Video CD & MPEG

buzert wrote on 8/23/2001, 4:42 PM
I want my final project to be a video cd.When i use vagas video to edit i can save file as mpeg vcd but the video is blocky not very good rendering.It renders at 1123kbs kinda low so i try to move it to 1856kbs (the only other choice it gives)it renders but when i play file on computer it freezes sound goes but vid stops or jumps. Iv got a p3 933 with 512meg of ram so speed not it. I have done mpeg as hight as 2.5meg & works fine using a program called TMPEG.So you ask why not use that well once i got my editing all done i must save as somthing and all avi compresers that vages suports SUCK.So if i go uncompressed avi then 2.5min of vid is 1.4gigs. Also i am able to catch my vid as mpeg but have you tryed to edit mpeg with vages its jumpy & very hard to work with.

Comments

Cheesehole wrote on 8/27/2001, 8:04 PM
I've accepted that there will always be a compromise in quality when using the 'included' compressors in Vegas, but the MPEG compressor that comes with Vegas is too high of a compromise in my opinion. It is really poor. Many people won't use the MPEG feature of Vegas so I think the solution is to have a fully featured ADD-ON mpeg compressor with ALL the features and quality of TMPGEnc (which is free by the way...)

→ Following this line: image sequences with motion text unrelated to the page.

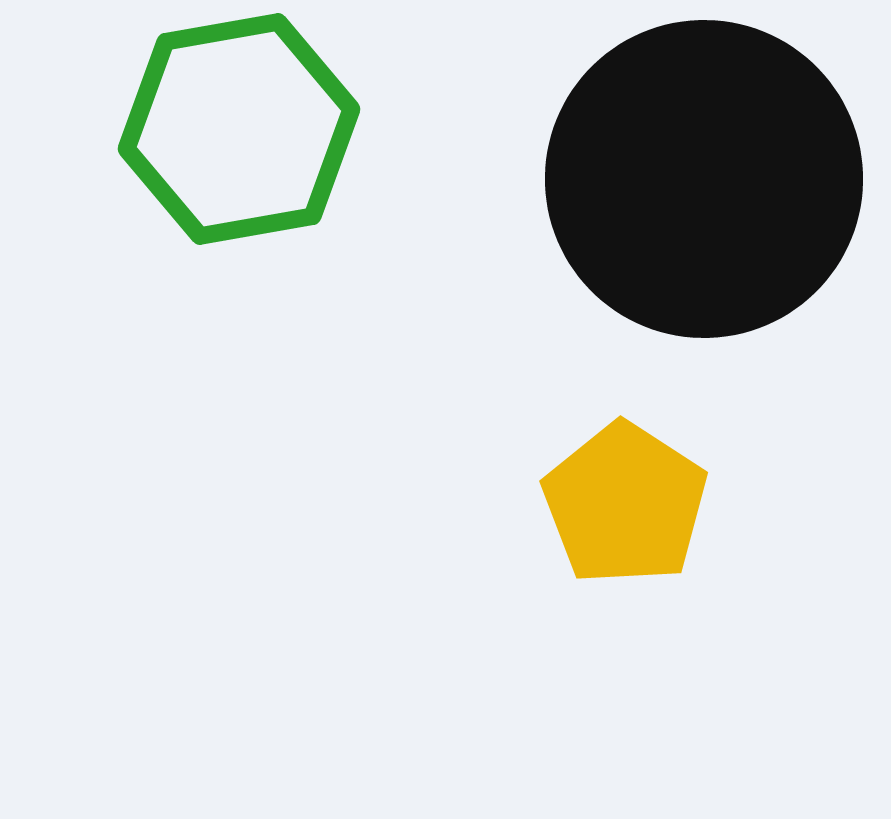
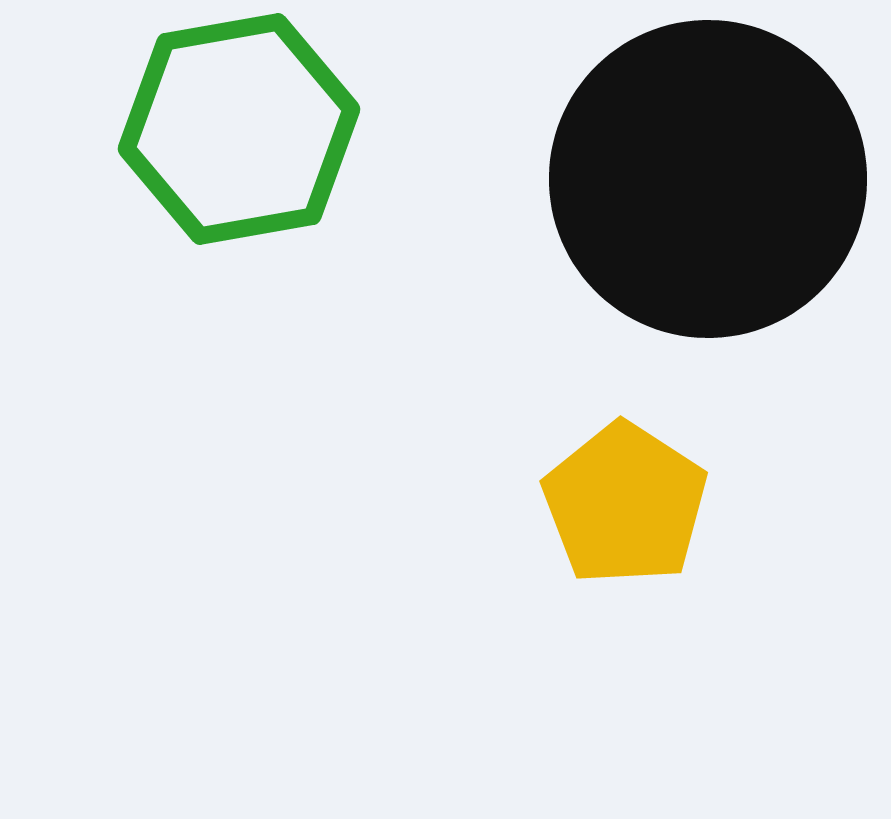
black circle: moved 4 px right
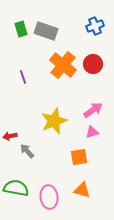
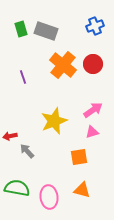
green semicircle: moved 1 px right
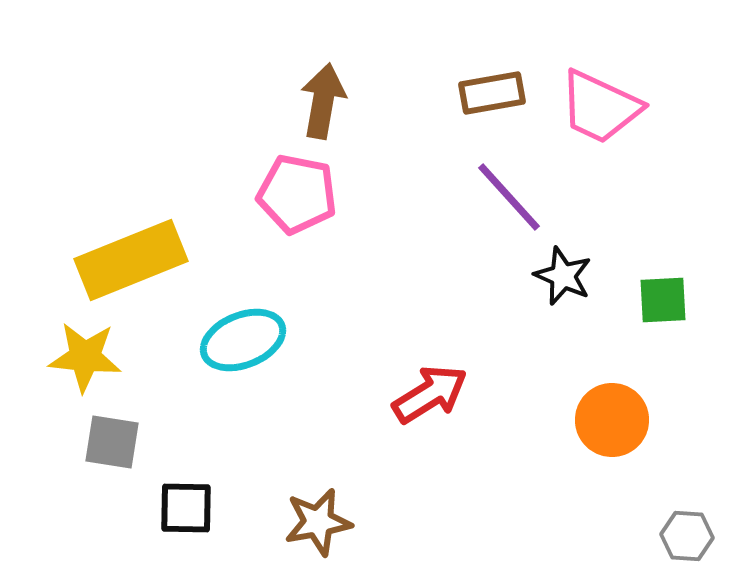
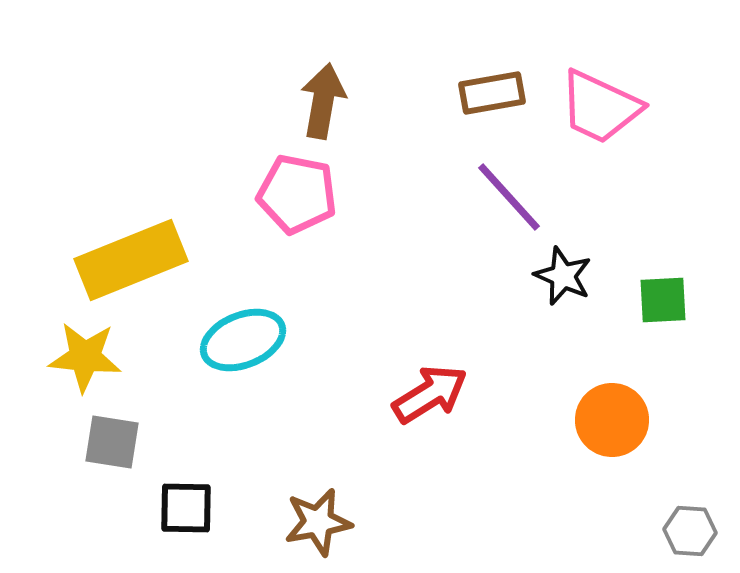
gray hexagon: moved 3 px right, 5 px up
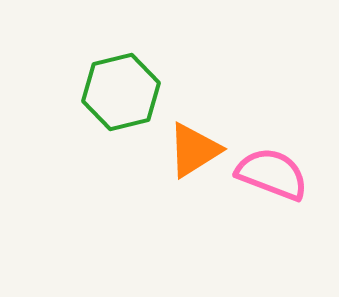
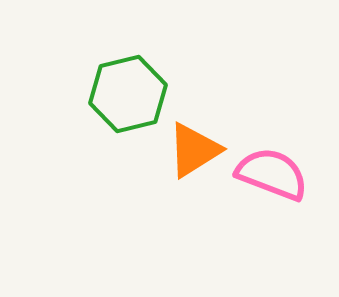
green hexagon: moved 7 px right, 2 px down
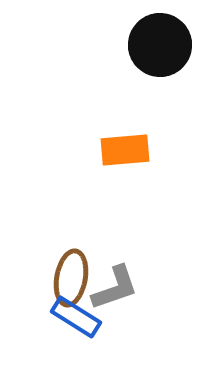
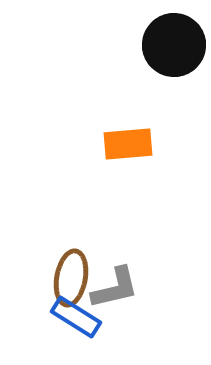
black circle: moved 14 px right
orange rectangle: moved 3 px right, 6 px up
gray L-shape: rotated 6 degrees clockwise
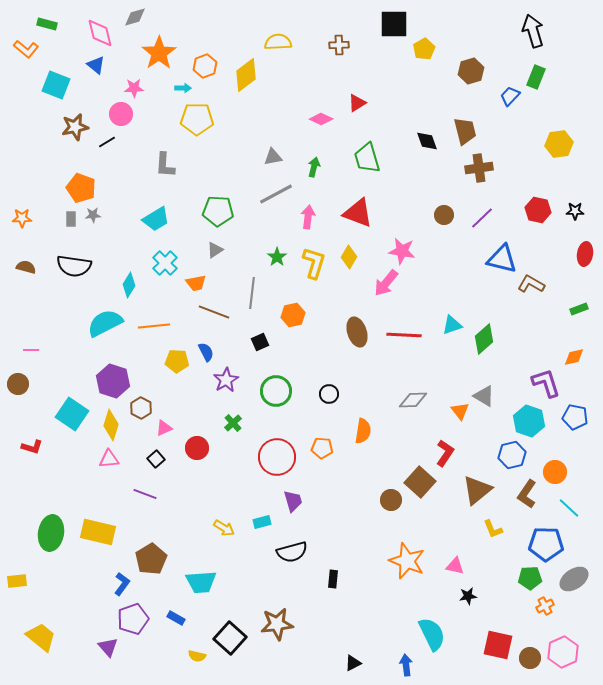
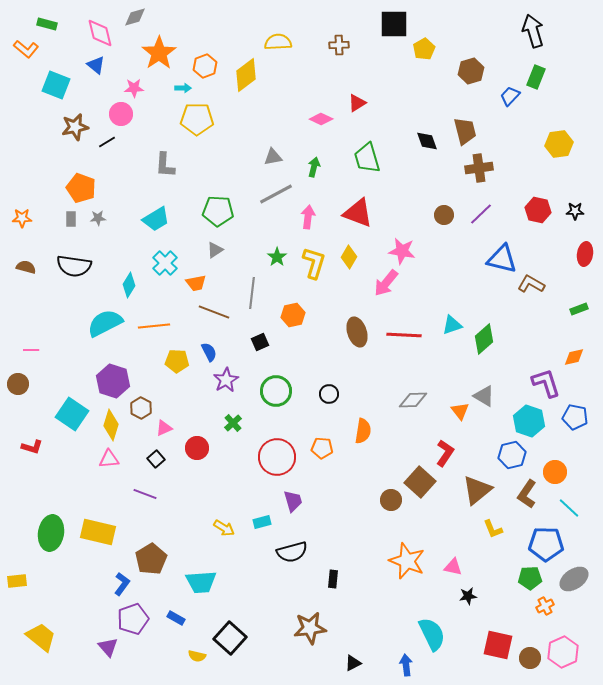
gray star at (93, 215): moved 5 px right, 3 px down
purple line at (482, 218): moved 1 px left, 4 px up
blue semicircle at (206, 352): moved 3 px right
pink triangle at (455, 566): moved 2 px left, 1 px down
brown star at (277, 624): moved 33 px right, 4 px down
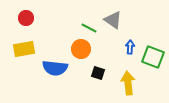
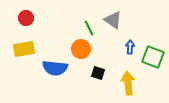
green line: rotated 35 degrees clockwise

I'd pay for that. Now that DVD burners are so cheap, MPEG-2 is much more important and Vegas would kick ass if it could integrate some specialized MPEG features into the timeline... like frame level markers representing forced I-frames.

To answer the question, rendering to DV is a good way to get footage out of Vegas and ready for re-compression by a good MPEG compressor like TMPGEnc.